Par un mémoire en défense, enregistré le 11 mars 2025, le département de la Gironde conclut au rejet de la requête.
Il soutient que les moyens soulevés par la requérante ne sont pas fondés.
Vu les autres pièces du dossier.
Vu :
- le code de l’action sociale et des familles ;
- le code de justice administrative.
Les parties ont été régulièrement averties du jour de l’audience.
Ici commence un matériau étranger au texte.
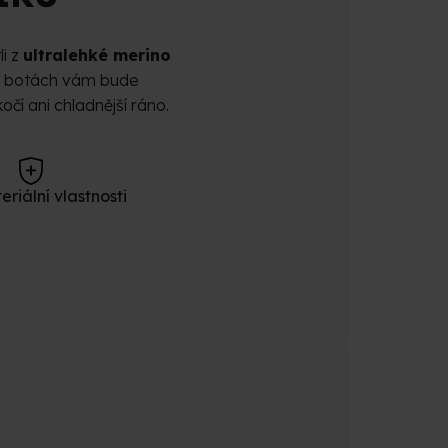
li z
ultralehké merino
v botách vám bude
čí ani chladnější ráno.
eriální vlastnosti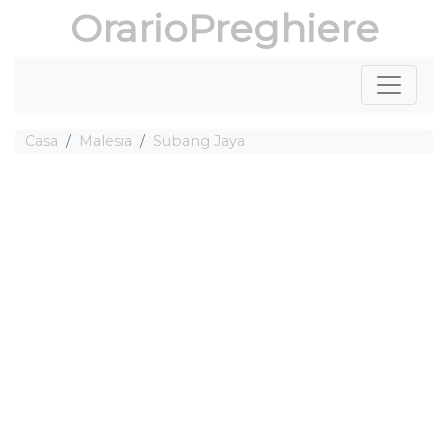
OrarioPreghiere
Casa
Malesia
Subang Jaya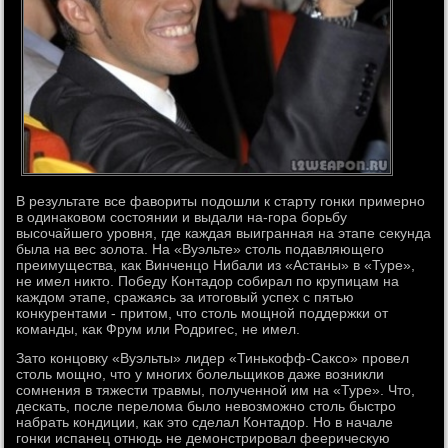
В результате все фавориты подошли к старту гонки примерно
в одинаковом состоянии и выдали на-гора борьбу
высочайшего уровня, где каждая выигранная на этапе секунда
была на вес золота. На «Вуэльте» столь подавляющего
преимущества, как Винченцо Нибали из «Астаны» в «Туре»,
не имел никто. Победу Контадор собирал по крупицам на
каждом этапе, сражаясь за итоговый успех с пятью
конкурентами - притом, что столь мощной поддержки от
команды, как Фрум или Родригес, не имел.
Зато концовку «Вуэльты» лидер «Тинькофф-Саксо» провел
столь мощно, что у многих болельщиков даже возникли
сомнения в тяжести травмы, полученной им на «Туре». Что,
дескать, после перелома было невозможно столь быстро
набрать кондиции, как это сделал Контадор. Но в начале
гонки испанец отнюдь не демонстрировал феерическую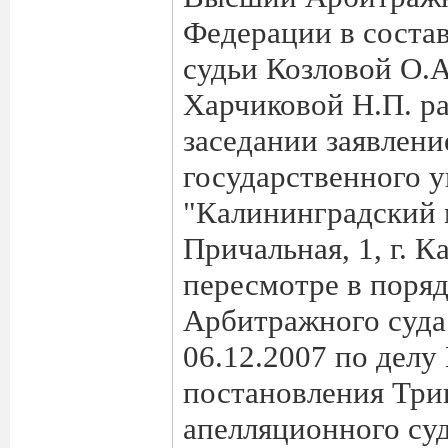
Федерации в соста
судьи Козловой О.А.
Харчиковой Н.П. р
заседании заявлени
государственного 
"Калининградский м
Причальная, 1, г. К
пересмотре в поря
Арбитражного суда
06.12.2007 по делу
постановления Три
апелляционного суд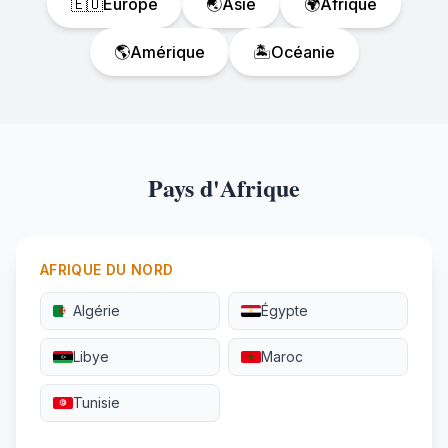
🇪🇺
Europe
🌏
Asie
🌍
Afrique
🌎
Amérique
🏝️
Océanie
Pays d'Afrique
AFRIQUE DU NORD
Algérie
Égypte
Libye
Maroc
Tunisie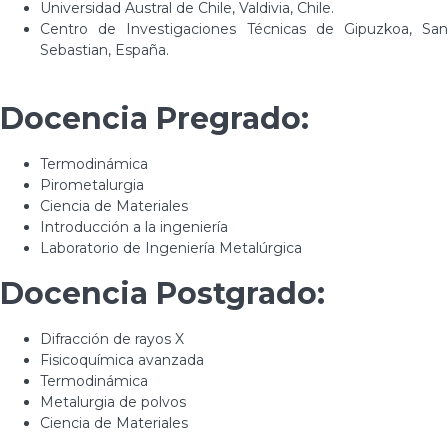
Universidad Austral de Chile, Valdivia, Chile.
Centro de Investigaciones Técnicas de Gipuzkoa, San
Sebastian, España.
Docencia Pregrado:
Termodinámica
Pirometalurgia
Ciencia de Materiales
Introducción a la ingeniería
Laboratorio de Ingeniería Metalúrgica
Docencia Postgrado:
Difracción de rayos X
Fisicoquímica avanzada
Termodinámica
Metalurgia de polvos
Ciencia de Materiales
Ont été entendus au cours de l’audience publique :
- le rapport de Mme Ballanger, rapporteure,
- les conclusions de Mme Aude Blanchard, rapporteure publique,
- et les observations de Mme C…, représentant le département de la Gironde.
Considérant ce qui suit :
1. Mme B… D… s’est vue délivrer le 24 février 2012 un agrément en qualité d’assistante maternelle pour l’accueil de deux enfants. Par une décision du 14 octobre 2013, elle a bénéficié d’une extension de son agrément pour l’accueil d’un troisième enfant en période périscolaire. Le 17 novembre 2021, son agrément a été renouvelé pour l’accueil de deux enfants. En février 2023, Mme D… a sollicité l’extension de son agrément pour accueillir un troisième enfant en périscolaire. Par une décision du 11 avril 2023, le président du conseil départemental de la Gironde a refusé d’étendre son agrément. Par un courrier reçu le 2 juin 2023, Mme D… a formé un recours gracieux qui a été implicitement rejeté le 2 août suivant. Par sa requête, Mme D… demande au tribunal l’annulation de la décision du 11 avril 2023 portant refus d’extension de son agrément pour l’accueil d’un troisième enfant.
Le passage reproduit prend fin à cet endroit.